Мне хотелось, чтобы Ядвига, которая была главным украшением банкета, данного в честь Таможенника Руссо в Бато-Лавуар, присутствовала и на моем портрете.
Пикассо одет в серый костюм: мятый пиджак расстегнут, карманы отвисли, лацканы в пятнах. Под ним – синий пуловер на пуговицах и черный свитер. Воротник белой рубашки перекосился, свернувшись, как лепесток. Но я не замечал этих подробностей, словно загипнотизированный взглядом глядящих на меня в упор глаз… Их называли «агатовыми», «горящими как угли», «черными алмазами»… Однако, как я тогда понял, вопреки тому, что говорят и чему верят, нельзя сказать, чтобы они были чрезмерно большими или уж слишком сумрачно-темными. Его глаза кажутся огромными потому, что необычайно легко распахиваются в полную ширь даже над радужной оболочкой, открывая склеротические белки, в которых вспышками отражается свет. Такое расширение век и делает его взгляд непривычно пристальным, наэлектризованным и даже слегка безумным… К тому же сильно расширяющиеся зрачки, съедающие радужную оболочку глаз, обычно темно-карих, делают их почти черными. Это глаза человека, живущего в основном зрительными ощущениями и всегда готового удивляться. Подобное устройство глаз было у Гёте, чему не уставал удивляться Шопенгауэр.

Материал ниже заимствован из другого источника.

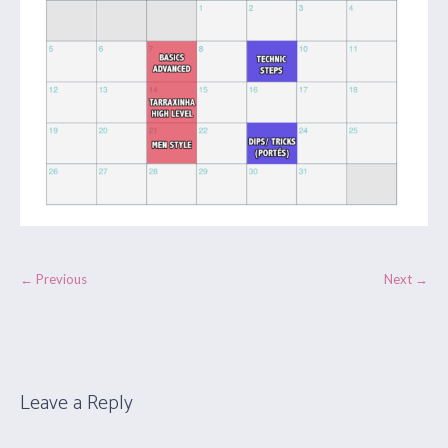
← Previous
Next →
Leave a Reply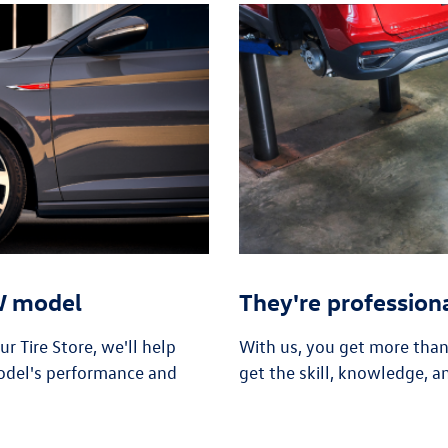
VW model
They're profession
 Tire Store, we'll help
With us, you get more tha
odel's performance and
get the skill, knowledge, a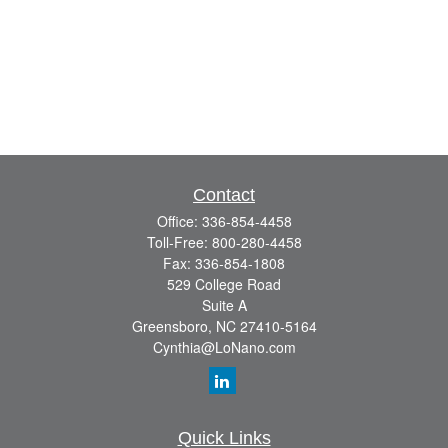
Contact
Office:
336-854-4458
Toll-Free:
800-280-4458
Fax:
336-854-1808
529 College Road
Suite A
Greensboro,
NC
27410-5164
Cynthia@LoNano.com
Quick Links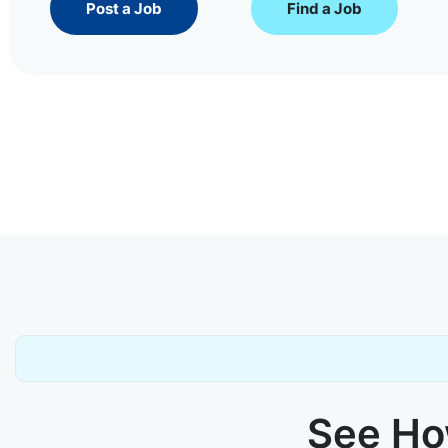
Post a Job
Find a Job
See How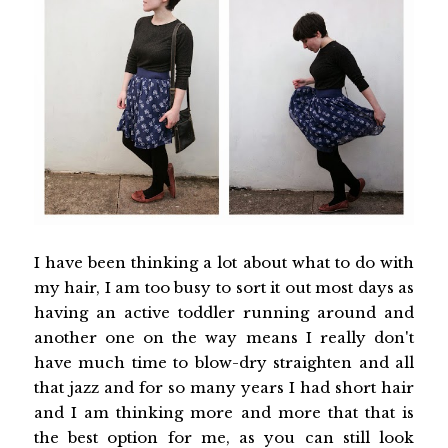
I have been thinking a lot about what to do with
my hair, I am too busy to sort it out most days as
having an active toddler running around and
another one on the way means I really don't
have much time to blow-dry straighten and all
that jazz and for so many years I had short hair
and I am thinking more and more that that is
the best option for me, as you can still look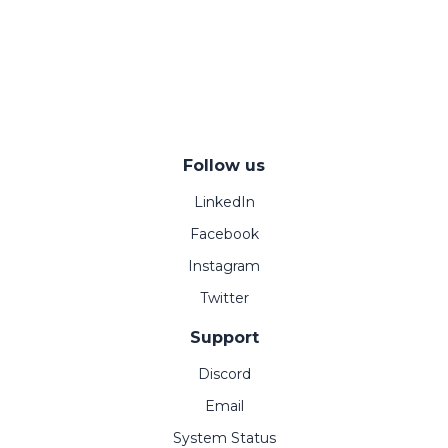
Follow us
LinkedIn
Facebook
Instagram
Twitter
Support
Discord
Email
System Status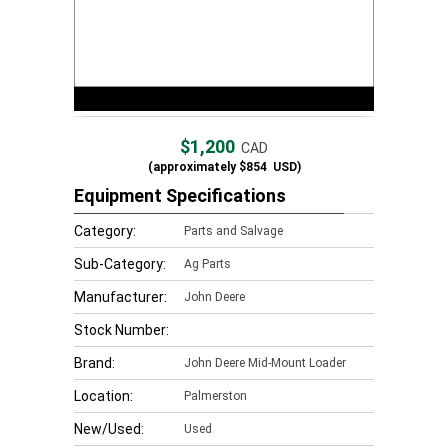
$1,200
CAD
(approximately
$854
USD)
Equipment Specifications
Category:
Parts and Salvage
Sub-Category:
Ag Parts
Manufacturer:
John Deere
Stock Number:
Brand:
John Deere Mid-Mount Loader
Location:
Palmerston
New/Used:
Used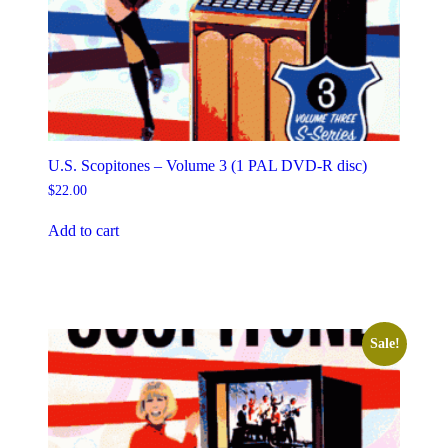
U.S. Scopitones – Volume 3 (1 PAL DVD-R disc)
$
22.00
Add to cart
Sale!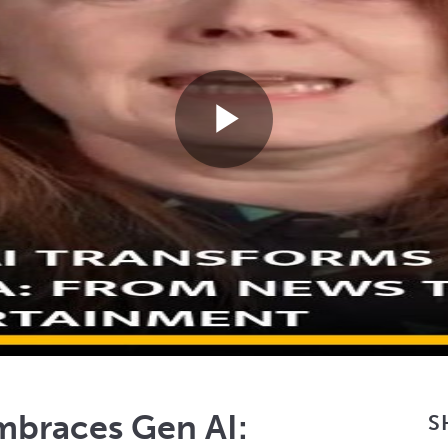
Play
Video
mbraces Gen AI:
S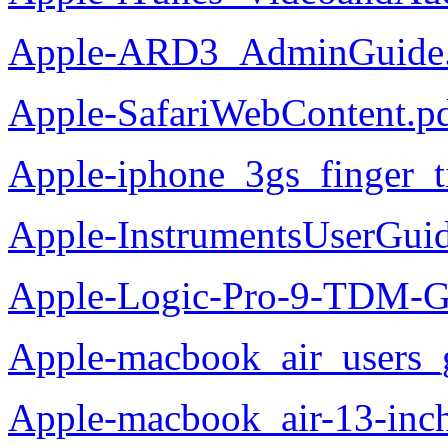
Apple-ARD3_AdminGuide.
Apple-SafariWebContent.p
Apple-iphone_3gs_finger_t
Apple-InstrumentsUserGui
Apple-Logic-Pro-9-TDM-G
Apple-macbook_air_users_
Apple-macbook_air-13-inc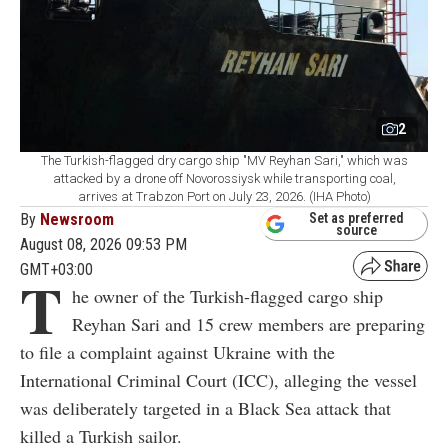
2
The Turkish-flagged dry cargo ship "MV Reyhan Sari," which was
attacked by a drone off Novorossiysk while transporting coal,
arrives at Trabzon Port on July 23, 2026. (IHA Photo)
By
Newsroom
Set as preferred
source
August 08, 2026 09:53 PM
GMT+03:00
T
he owner of the Turkish-flagged cargo ship
Reyhan Sari and 15 crew members are preparing
to file a complaint against Ukraine with the
International Criminal Court (ICC), alleging the vessel
was deliberately targeted in a Black Sea attack that
killed a Turkish sailor.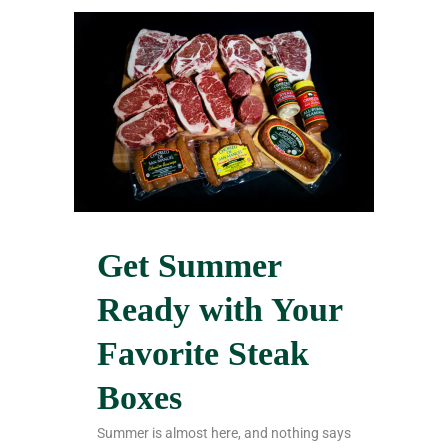
Get Summer
Ready with Your
Favorite Steak
Boxes
Summer is almost here, and nothing says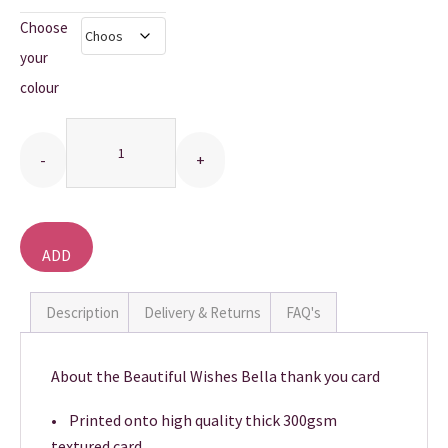
Choose
THANK YOU CARDS
your
colour
Quantity
ADD
TO
BASKET
Description
Delivery & Returns
FAQ's
About the Beautiful Wishes Bella thank you card
• Printed onto high quality thick 300gsm
textured card.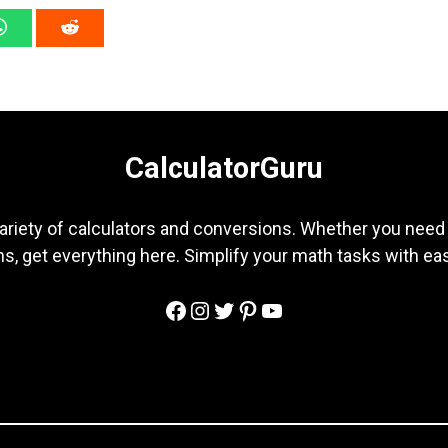
CalculatorGuru
ariety of calculators and conversions. Whether you need b
s, get everything here. Simplify your math tasks with ea
Facebook
Instagram
Twitter
Pinterest
YouTube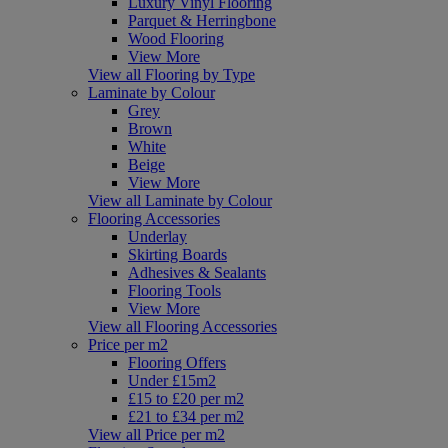
Luxury Vinyl Flooring
Parquet & Herringbone
Wood Flooring
View More
View all Flooring by Type
Laminate by Colour
Grey
Brown
White
Beige
View More
View all Laminate by Colour
Flooring Accessories
Underlay
Skirting Boards
Adhesives & Sealants
Flooring Tools
View More
View all Flooring Accessories
Price per m2
Flooring Offers
Under £15m2
£15 to £20 per m2
£21 to £34 per m2
View all Price per m2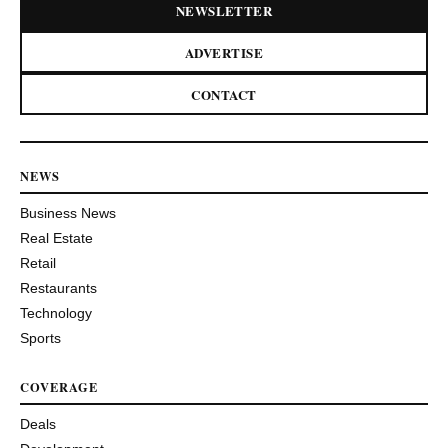
NEWSLETTER
ADVERTISE
CONTACT
NEWS
Business News
Real Estate
Retail
Restaurants
Technology
Sports
COVERAGE
Deals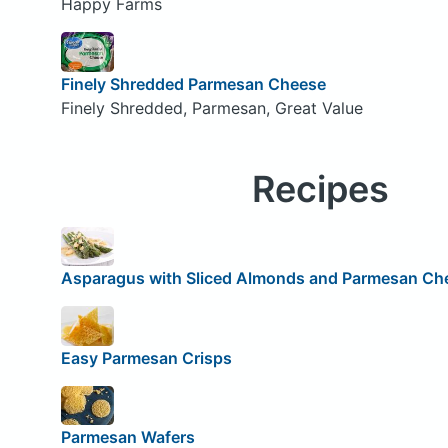
Happy Farms
Finely Shredded Parmesan Cheese
Finely Shredded, Parmesan, Great Value
Recipes
Asparagus with Sliced Almonds and Parmesan Ch
Easy Parmesan Crisps
Parmesan Wafers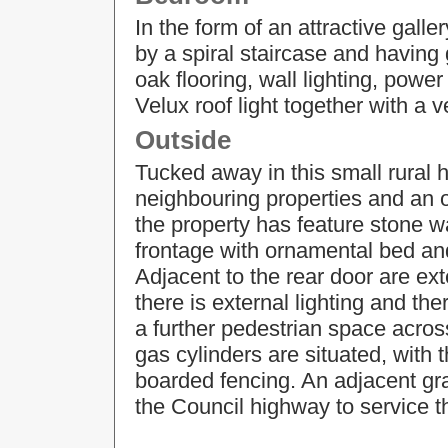
In the form of an attractive gall
by a spiral staircase and having 
oak flooring, wall lighting, power
Velux roof light together with a ve
Outside
Tucked away in this small rural h
neighbouring properties and an o
the property has feature stone w
frontage with ornamental bed and
Adjacent to the rear door are ex
there is external lighting and th
a further pedestrian space across
gas cylinders are situated, with
boarded fencing. An adjacent gr
the Council highway to service t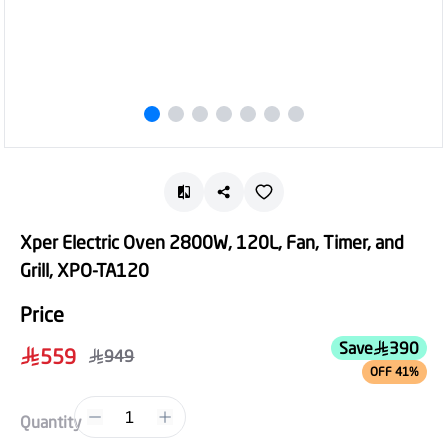
Xper Electric Oven 2800W, 120L, Fan, Timer, and
Grill, XPO-TA120
Price
Save
390
559
949
OFF 41%
1
Quantity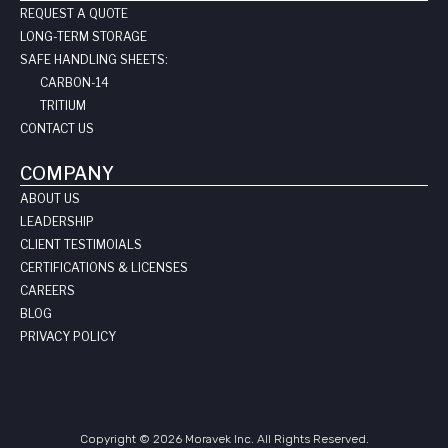
REQUEST A QUOTE
LONG-TERM STORAGE
SAFE HANDLING SHEETS:
CARBON-14
TRITIUM
CONTACT US
COMPANY
ABOUT US
LEADERSHIP
CLIENT TESTIMOIALS
CERTIFICATIONS & LICENSES
CAREERS
BLOG
PRIVACY POLICY
Copyright © 2026 Moravek Inc. All Rights Reserved.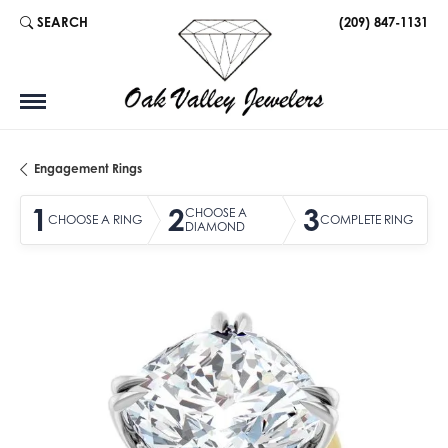
SEARCH
(209) 847-1131
TOGGLE TOOLBAR SEARCH MENU
Engagement Rings
1
2
3
CHOOSE A
CHOOSE A RING
COMPLETE RING
DIAMOND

С тех пор я сделал множество других портретов Пикассо, но больше всех люблю этот, сделанный в 1932 году, – он был первым и оказался уникальным. Художник предстает на нем полным могучей силы, в расцвете своего мужского возраста. И эта сокрушительная мощь сконцентрировалась во взгляде, который вас пронзает, покоряет, поглощает…
Поскольку Пикассо дал мне полную свободу, я сфотографировал последние картины так, как он выставил их на «презентацию». Сделал фото камина с вазами, которые он выкрасил заново – первый проблеск его интереса к керамике. Снял и высокие башни из пустых коробок из-под сигарет: он постоянно добавлял туда новые, потому что у него не доходили руки их выбросить. И лежащую на стуле посреди комнаты фуражку из бумаги с длинным козырьком – в это время года он ее часто надевал, чтобы предохранить глаза ночью. Сфотографировал я и пейзаж, который открывался из окна его мастерской – крыши, каминные трубы и Эйфелева башня, порядок и беспорядок остальных комнат, сваленные в кучу картины, непонятные свертки, среди которых затесались полотна Таможенника Руссо, и еще целую группу негритянских статуэток.